Five fields populate the exception: filename, lineno, col_offset, end_lineno, end_col_offset. The text field is extracted by copying the relevant line from the tokenizer's line buffer. Because the tokenizer operates in bytes but the SyntaxError displays characters, byte offsets are converted through _PyPegen_byte_offset_to_character_offset (defined in pegen.c) before the exception tuple is built. Callers that only know the start position pass -1 for the end fields; the function leaves them as -1 so the caret rendering in traceback.c can skip the range underline.

_PyPegen_set_expr_context (lines 331 to 390)

cpython 3.14 @ ab2d84fe1023/Parser/pegen_errors.c#L331-390

expr_ty
_PyPegen_set_expr_context(Parser *p, expr_ty expression, expr_context_ty ctx)
{
switch (expression->kind) {
case Name_kind:
expression->v.Name.ctx = ctx;
break;
case Tuple_kind: {
asdl_expr_seq *elts = expression->v.Tuple.elts;
for (Py_ssize_t i = 0; i < asdl_seq_LEN(elts); i++) {
_PyPegen_set_expr_context(p, asdl_seq_GET(elts, i), ctx);
}
expression->v.Tuple.ctx = ctx;
break;
}
case List_kind:
...
case Attribute_kind:
expression->v.Attribute.ctx = ctx;
break;
case Subscript_kind:
expression->v.Subscript.ctx = ctx;
break;
case Starred_kind:
_PyPegen_set_expr_context(p, expression->v.Starred.value, ctx);
expression->v.Starred.ctx = ctx;
break;
default:
RAISE_SYNTAX_ERROR_KNOWN_LOCATION(expression,
"cannot assign to %s here.", _PyAST_ExprName(expression));
return NULL;
}
return expression;
}

The grammar parses a, b = 1, 2 by first parsing a, b as an expression (context Load), then, once it sees =, calling this function to flip every leaf to Store. The recursion covers nested tuples, lists, and starred elements, which handles patterns like (a, (b, c)) = .... Any node kind that cannot be a target, such as BinOp or Call, triggers a SyntaxError rather than a silent no-op, so x + y = 1 is caught here before reaching the compiler.

_PyPegen_check_soft_keyword (lines 391 to 430)
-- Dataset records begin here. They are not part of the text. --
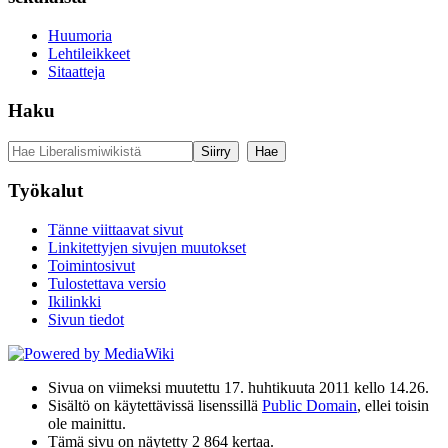
Huumoria
Lehtileikkeet
Sitaatteja
Haku
Työkalut
Tänne viittaavat sivut
Linkitettyjen sivujen muutokset
Toimintosivut
Tulostettava versio
Ikilinkki
Sivun tiedot
Sivua on viimeksi muutettu 17. huhtikuuta 2011 kello 14.26.
Sisältö on käytettävissä lisenssillä
Public Domain
, ellei toisin
ole mainittu.
Tämä sivu on näytetty 2 864 kertaa.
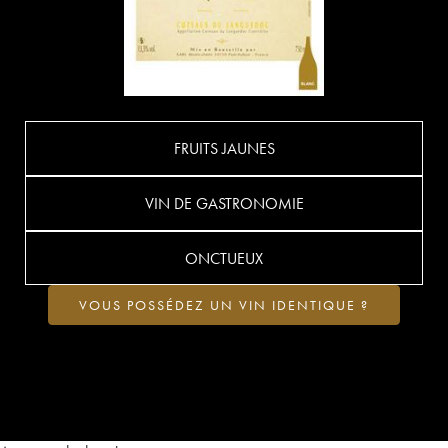
FRUITS JAUNES
VIN DE GASTRONOMIE
ONCTUEUX
VOUS POSSÉDEZ UN VIN IDENTIQUE ?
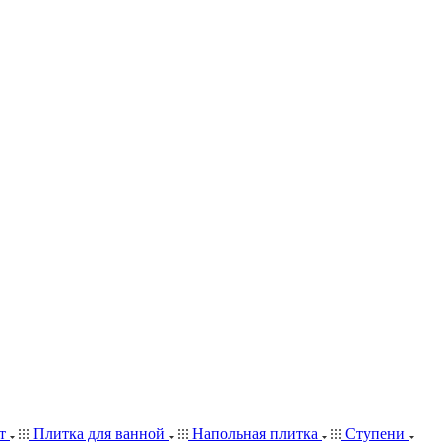
ит
Плитка для ванной
Напольная плитка
Ступени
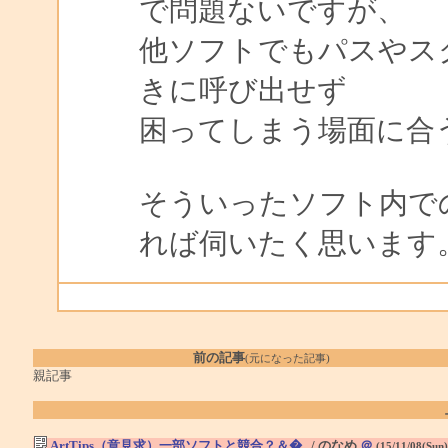
で問題ないですが、
他ソフトでもパスやス
きに呼び出せず
困ってしまう場面に合
そういったソフト内で
れば伺いたく思います
前の記事
(元になった記事)
親記事
ArtTips（意見求）一部ソフトと競合？＆�..
/ のなめ
＠
(15/11/08(Sun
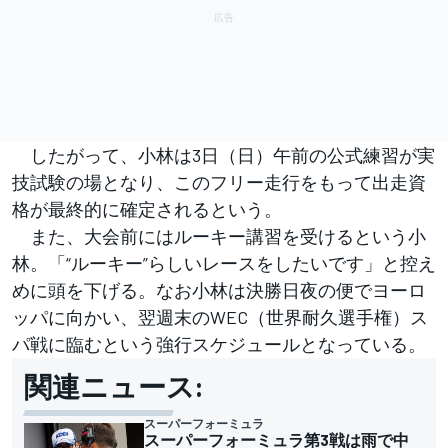
したがって、小林は3日（日）午前の公式練習が実
技試験の場となり、このフリー走行をもって出走資
格が最終的に確定されるという。
また、大会前にはルーキー講習を受けるという小
林。「“ルーキー”らしいレースをしたいです」と控え
めに頭を下げる。なお小林は決勝日夜の便でヨーロ
ッパに向かい、翌週末のWEC（世界耐久選手権）ス
パ戦に臨むという強行スケジュールとなっている。
関連ニュース:
スーパーフォーミュラ
スーパーフォーミュラ第3戦は雨で中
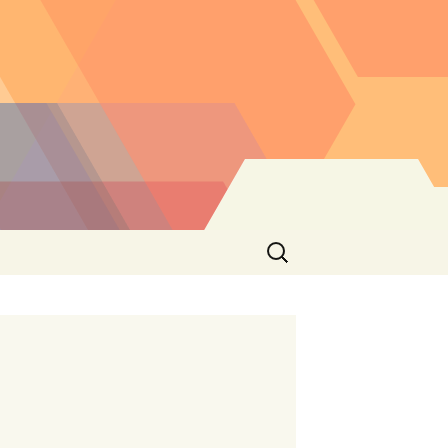
Buscar:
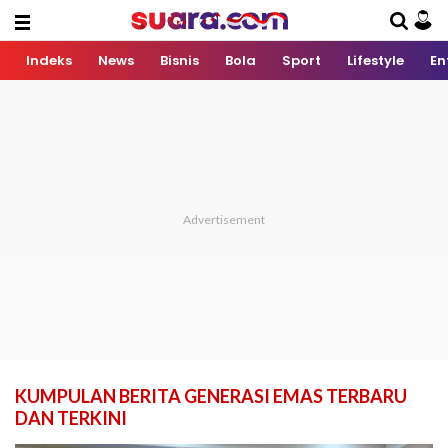
Indeks
News
Bisnis
Bola
Sport
Lifestyle
En
KUMPULAN BERITA GENERASI EMAS TERBARU
DAN TERKINI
cpython 3.14 @ ab2d84fe1023/Parser/pegen_errors.c#L391-430

Soft keywords (match, case, type) are syntactically identical to ordinary names. The generated parser calls this function when it encounters one in a rule that only matches in the right context. The function compares the current token's string value against the expected keyword string and returns it as a PyObject * on success or NULL on failure, letting PEG backtracking handle the failure branch. The check is purely textual and does not alter parser state, which means it is safe to call from memo-probing paths and from the error-recovery pass.

Tokenizer error wrapping (lines 271 to 330)
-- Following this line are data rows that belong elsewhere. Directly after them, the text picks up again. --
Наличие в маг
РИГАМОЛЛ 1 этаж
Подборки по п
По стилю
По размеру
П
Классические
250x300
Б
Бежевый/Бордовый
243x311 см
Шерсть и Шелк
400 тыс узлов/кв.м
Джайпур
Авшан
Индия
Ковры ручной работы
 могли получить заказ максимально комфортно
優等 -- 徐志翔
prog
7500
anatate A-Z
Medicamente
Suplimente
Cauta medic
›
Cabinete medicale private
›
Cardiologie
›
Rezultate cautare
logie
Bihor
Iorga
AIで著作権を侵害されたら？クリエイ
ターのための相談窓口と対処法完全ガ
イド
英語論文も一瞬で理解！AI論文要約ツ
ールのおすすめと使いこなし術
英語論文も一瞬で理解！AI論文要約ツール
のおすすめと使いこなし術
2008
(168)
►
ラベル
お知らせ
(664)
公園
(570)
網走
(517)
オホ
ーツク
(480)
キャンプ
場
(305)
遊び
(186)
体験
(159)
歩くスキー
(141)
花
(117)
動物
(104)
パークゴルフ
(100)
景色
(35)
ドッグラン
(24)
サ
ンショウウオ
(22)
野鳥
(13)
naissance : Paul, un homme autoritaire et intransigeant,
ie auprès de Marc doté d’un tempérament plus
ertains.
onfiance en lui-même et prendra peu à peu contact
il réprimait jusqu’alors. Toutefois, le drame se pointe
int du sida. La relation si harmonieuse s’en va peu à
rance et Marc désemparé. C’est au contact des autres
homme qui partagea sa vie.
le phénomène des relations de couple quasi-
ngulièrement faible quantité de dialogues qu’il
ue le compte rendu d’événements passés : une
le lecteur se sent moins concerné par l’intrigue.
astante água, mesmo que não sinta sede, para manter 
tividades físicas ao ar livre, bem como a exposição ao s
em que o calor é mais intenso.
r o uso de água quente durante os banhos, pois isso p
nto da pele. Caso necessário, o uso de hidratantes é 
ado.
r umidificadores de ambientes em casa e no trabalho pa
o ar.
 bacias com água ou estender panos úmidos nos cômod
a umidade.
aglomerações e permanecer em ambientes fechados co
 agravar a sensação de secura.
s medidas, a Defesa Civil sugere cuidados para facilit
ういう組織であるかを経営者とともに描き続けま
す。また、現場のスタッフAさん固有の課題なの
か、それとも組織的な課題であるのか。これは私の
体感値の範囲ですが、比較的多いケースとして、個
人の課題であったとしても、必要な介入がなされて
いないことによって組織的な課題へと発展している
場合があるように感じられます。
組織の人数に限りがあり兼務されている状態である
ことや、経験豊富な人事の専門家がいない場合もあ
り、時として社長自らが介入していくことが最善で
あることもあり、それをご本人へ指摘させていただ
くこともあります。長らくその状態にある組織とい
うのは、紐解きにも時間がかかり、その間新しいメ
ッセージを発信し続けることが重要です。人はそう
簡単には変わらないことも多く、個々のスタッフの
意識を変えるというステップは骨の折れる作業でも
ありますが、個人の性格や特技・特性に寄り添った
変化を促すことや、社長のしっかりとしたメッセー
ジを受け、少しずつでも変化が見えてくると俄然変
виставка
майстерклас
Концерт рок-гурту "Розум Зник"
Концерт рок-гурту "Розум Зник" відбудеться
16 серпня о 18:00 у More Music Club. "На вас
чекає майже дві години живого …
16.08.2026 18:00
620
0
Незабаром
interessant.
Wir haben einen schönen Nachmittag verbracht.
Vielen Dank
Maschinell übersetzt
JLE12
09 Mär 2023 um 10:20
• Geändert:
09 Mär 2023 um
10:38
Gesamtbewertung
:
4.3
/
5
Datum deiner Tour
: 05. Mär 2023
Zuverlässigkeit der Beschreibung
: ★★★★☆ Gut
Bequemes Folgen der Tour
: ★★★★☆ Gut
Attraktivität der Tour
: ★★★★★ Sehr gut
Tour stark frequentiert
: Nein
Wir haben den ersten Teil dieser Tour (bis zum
cpython 3.14 @ ab2d84fe1023/Parser/pegen_errors.c#L271-330

void *
_PyPegen_tokenize_error(Parser *p)
{
if (PyErr_Occurred()) {
return NULL; /* tokenizer already set an exception */
}
const char *msg;
switch (p->tok->done) {
case E_TOKEN: msg = "invalid token"; break;
case E_EOFS: msg = "EOF in multi-line string"; break;
case E_EOLS: msg = "EOL while scanning string literal"; break;
...
}
return _PyPegen_raise_error(p, PyExc_SyntaxError, msg);
}

The tokenizer sets tok->done to a non-E_OK code when it encounters an unrecoverable character sequence. At that point it has not necessarily set a Python exception. This wrapper translates the enumeration value into a human-readable message and routes it through _PyPegen_raise_error so the exception gets the usual location metadata. The E_EOFS / E_EOLS cases cover unclosed multi-line strings and are the most common tokenizer errors in practice.